→ Task objective
Your copy should match the entries below exactly, apart from the images.

=== Material to process ===

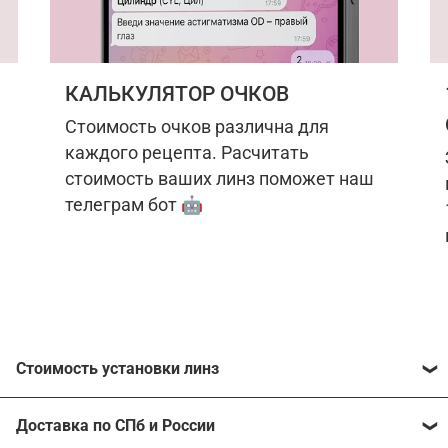
КАЛЬКУЛЯТОР ОЧКОВ
Стоимость очков различна для
каждого рецепта. Расчитать
стоимость ваших линз поможет наш
телеграм бот 🤖
Стоимость установки линз
Стоимость линз различна для каждого рецепта.
Доставка по СПб и России
Расчитать стоимость ваших линз поможет
наш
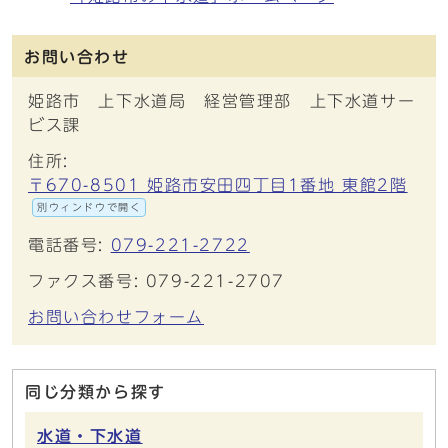
お問い合わせ
姫路市 上下水道局 経営管理部 上下水道サー
ビス課
住所:
〒670-8501 姫路市安田四丁目1番地 東館2階
別ウィンドウで開く
電話番号:
079-221-2722
ファクス番号: 079-221-2707
お問い合わせフォーム
同じ分類から探す
水道・下水道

===

→ Your solution
КАЛЬКУЛЯТОР ОЧКОВ
Стоимость очков различна для
каждого рецепта. Расчитать
стоимость ваших линз поможет наш
телеграм бот 🤖
Стоимость установки линз
Стоимость линз различна для каждого рецепта.
Доставка по СПб и России
Расчитать стоимость ваших линз поможет
наш
お問い合わせ
姫路市 上下水道局 経営管理部 上下水道サー
ビス課
住所:
〒670-8501 姫路市安田四丁目1番地 東館2階
別ウィンドウで開く
電話番号:
079-221-2722
ファクス番号: 079-221-2707
お問い合わせフォーム
同じ分類から探す
水道・下水道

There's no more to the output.